US 12,233,343 B2
Method for training AI bot in computer game
Chiu-Chou Lin, New Taipei (TW); I-Chen Wu, Hsinchu County (TW); Jung-Chang Kuo, Taipei (TW); Ying-Hau Wu, Taipei (TW); An-Lun Teng, Taipei (TW); and Pei-Wen Huang, Taipei (TW)
Assigned to Kabushiki Kaisha Ubitus, Tokyo (JP)
Filed by Kabushiki Kaisha Ubitus, Tokyo (JP)
Filed on Jan. 31, 2022, as Appl. No. 17/589,462.
Application 17/589,462 is a continuation in part of application No. 16/747,403, filed on Jan. 20, 2020, granted, now 11,253,783.
Claims priority of provisional application 62/796,174, filed on Jan. 24, 2019.
Prior Publication US 2022/0152512 A1, May 19, 2022
This patent is subject to a terminal disclaimer.

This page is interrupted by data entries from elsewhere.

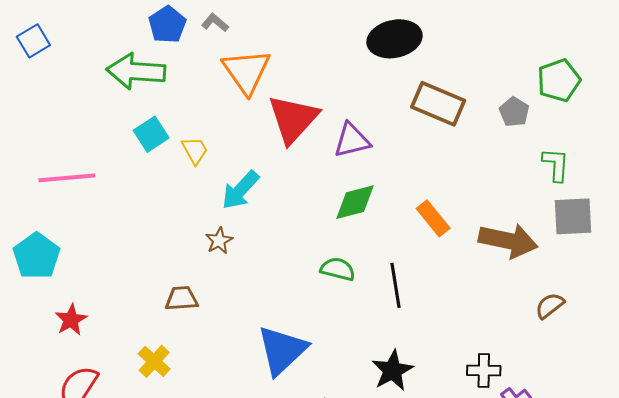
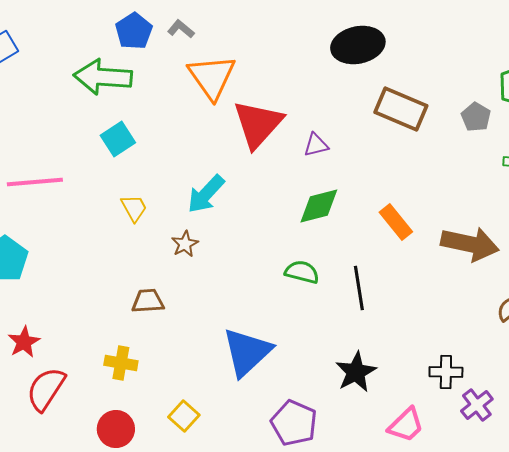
purple triangle: (352, 140) -> (316, 145), size x0.7
yellow trapezoid: (195, 150) -> (134, 208), moved
red star: (71, 320) -> (24, 342), moved
yellow cross: (154, 361) -> (121, 363), turned -32

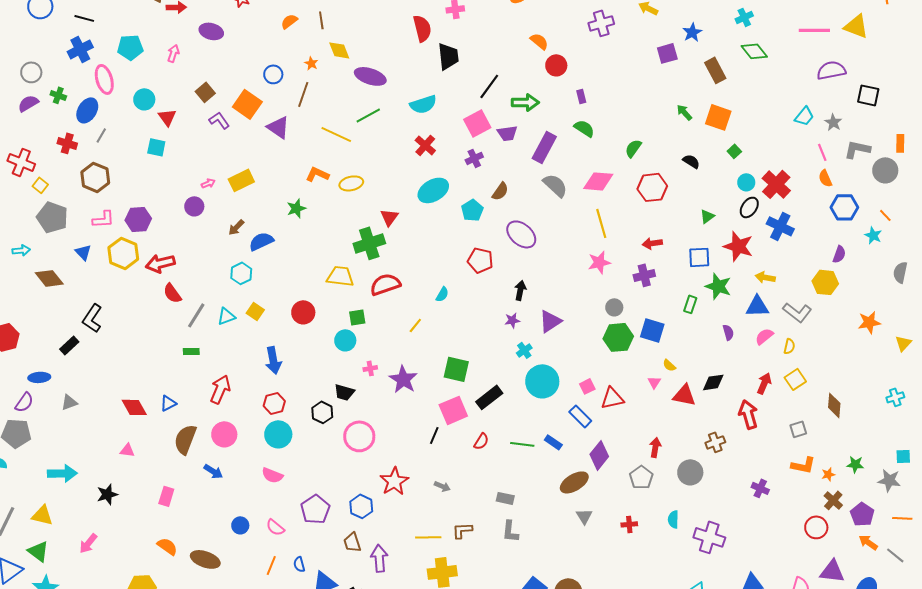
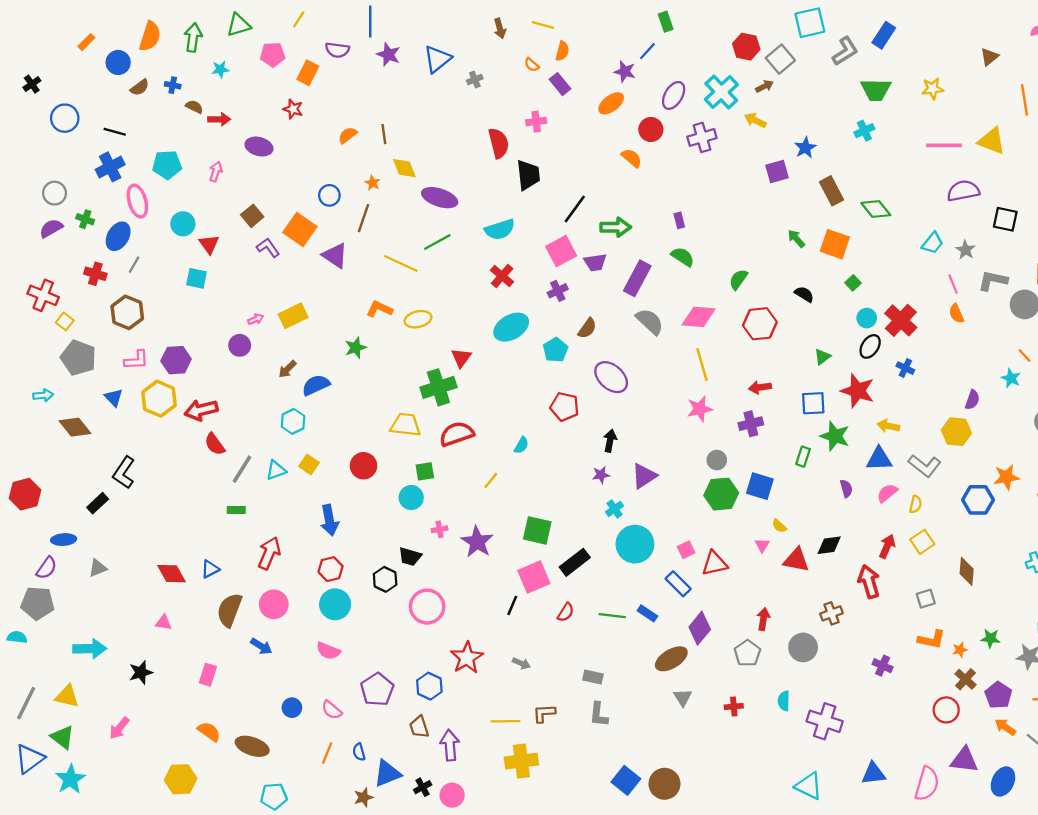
green diamond: (754, 51) -> (876, 209), moved
red circle: (556, 65) -> (651, 129), moved
blue hexagon: (844, 207) -> (978, 500), moved
blue cross: (780, 226) -> (905, 368), size x0.6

Int. Cl. A63F 13/67 (2014.01)
CPC A63F 13/67 (2014.09) 6 Claims
OG exemplary drawing
 
1. A method for training AI bot in computer game, comprising:
in a first phase, collecting a plurality sets of demonstration data to train a discrete encoder; wherein each set of said demonstration data comprises a plurality of gaming observations of a complete game-play; each said gaming observation is a gaming image frame observed during the game-play;
in a second phase, collecting a few professional players' demonstration examples, and then using the discrete encoder trained in the first phase to convert the professional players' demonstration examples into a plurality of state sets and a plurality of state-action sets; wherein each demonstration example comprises a plurality of said gaming observations and a plurality of actions of a complete game-play played by a professional player; each said gaming observation is said gaming image frame observed during the game-play; each said action is a playing-control action performed by the professional player during the game-play at the timing of a corresponding said gaming observation; the state sets are obtained by using the trained discrete encoder to convert each one of said gaming observations into a corresponding state; the state-action sets are obtained by merging each said state of said state sets with a corresponding said action referring to the same said gaming observation;
in a third phase, starting an AI (artificial intelligence) training process to train at least one AI bot by using a reward function; said reward function being built based on the state sets and state-action sets obtained in the second phase, wherein the following steps are performed in the third phase:
executing a gaming application in a server; said executed gaming application generating a playing environment;
executing an AI training application; said AI training application comprising at least one actor module and an AI learner module; wherein, when said AI training application is executed, said actor module generates an AI client for connecting to the playing environment and sending an AI playing command to the playing environment generated by said gaming application, and said playing environment generates a gaming output according to the AI playing command and sends the gaming output to the actor module; wherein said gaming outputs comprise perceiving rendered observations which are transmitted as a video stream containing a sequence of image frames;
said AI learner module executing said AI training process which retrieves said image frames of said gaming output from the actor module and uses at least one of said image frames of said gaming output as an input of the AI training process and then generates a feedback command according to the input; said AI learner module sequentially analyzing the image frames of said gaming output in order to obtain parameters required for proceeding with the AI training process; said actor module accepting said feedback command from said AI learner module and generating said AI playing command according to the said feedback command; and then, said generated AI playing command being sent to the playing environment in order to generate a consequent said image frame of said gaming output to be input to the AI training process again as a training loop for training the AI client;
wherein said parameters are obtained by using the discrete encoder to sequentially analyze the image frames of said gaming output and are including an AI state and a corresponding AI action for each said image frame; the reward function of the AI training process sequentially compares said AI state and said AI action of each one of said image frames with the state sets and state-action sets obtained in the second phase respectively; if the AI state is in the state sets, a first reward value is obtained; if the AI action is in the state-action sets, a second reward value is obtained; the first reward value and the second reward value are summed up as a summed reward and then feedback to the AI training process; wherein the second reward value is greater than the first reward value.